(Saved entries)

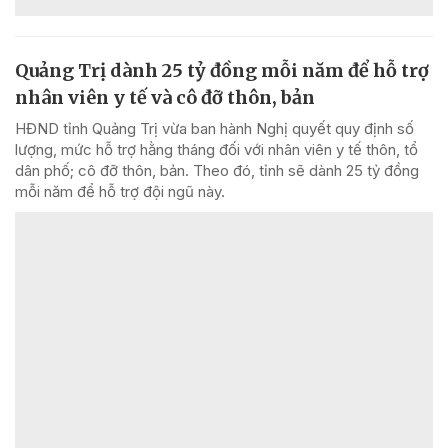
Quảng Trị dành 25 tỷ đồng mỗi năm để hỗ trợ
nhân viên y tế và cô đỡ thôn, bản
HĐND tỉnh Quảng Trị vừa ban hành Nghị quyết quy định số
lượng, mức hỗ trợ hằng tháng đối với nhân viên y tế thôn, tổ
dân phố; cô đỡ thôn, bản. Theo đó, tỉnh sẽ dành 25 tỷ đồng
mỗi năm để hỗ trợ đội ngũ này.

• [Exercise goal]
Lines above with "đồng" in them are the ones to copy.

• [Answer space]
Quảng Trị dành 25 tỷ đồng mỗi năm để hỗ trợ
dân phố; cô đỡ thôn, bản. Theo đó, tỉnh sẽ dành 25 tỷ đồng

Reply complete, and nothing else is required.